Sdha, short for succinate dehydrogenase subunit A, is a key component of the succinate dehydrogenase complex. This complex is involved in the tricarboxylic acid (TCA) cycle and mitochondrial respiratory chain, playing a crucial role in cellular energy metabolism [1,2,3,4,5,6,7].

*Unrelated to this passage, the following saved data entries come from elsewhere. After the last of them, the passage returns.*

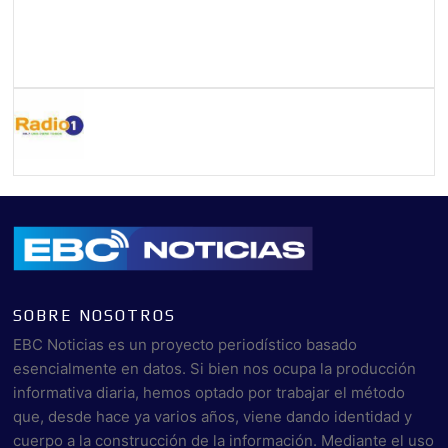
SOBRE NOSOTROS
EBC Noticias es un proyecto periodístico basado
esencialmente en datos. Si bien nos ocupa la producción
informativa diaria, hemos optado por trabajar el método
que, desde hace ya varios años, viene dando identidad y
cuerpo a la construcción de la información. Mediante el uso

Loss-of-function of the succinate dehydrogenase complex is seen in 20-40% of all KIT/PDGFRA-negative gastrointestinal stromal tumors (GISTs). Among SDH-deficient GISTs, SDHA mutations are the most common (30%), leading to loss of SDHA and SDHB protein expression [1]. SDHA pathogenic germline variants (PGVs) are identified in up to 10% of patients with paraganglioma and phaeochromocytoma and up to 30% with wild-type GISTs [2]. In phaeochromocytomas and paragangliomas, SDHA PVs account for up to 2.8% of cases, with tumors often presenting as single ones, commonly in the head and neck or abdomen, and a 25.5% metastasis rate [3]. In hepatocellular carcinoma, downregulation of SDHA/B is observed, promoting cancer proliferation by stabilizing YAP/TAZ [4]. In diabetic cardiomyopathy, CAV1 binds with SDHA, triggering its ubiquitination and degradation, resulting in mitochondrial dysfunction, which can be alleviated by LNT [6]. In primary antibody deficiency, SDHA gain-of-function leads to fumarate accumulation, engaging the KEAP1-Nrf2 system to drive inflammatory cytokine transcription [7].

In conclusion, Sdha is essential for normal cellular energy metabolism. Its dysregulation, as revealed through various disease-related studies rather than KO/CKO mouse models in the provided references, is associated with multiple diseases including GISTs, paraganglioma, phaeochromocytoma, hepatocellular carcinoma, diabetic cardiomyopathy, and primary antibody deficiency. Understanding Sdha's role in these conditions may provide insights for disease management and treatment.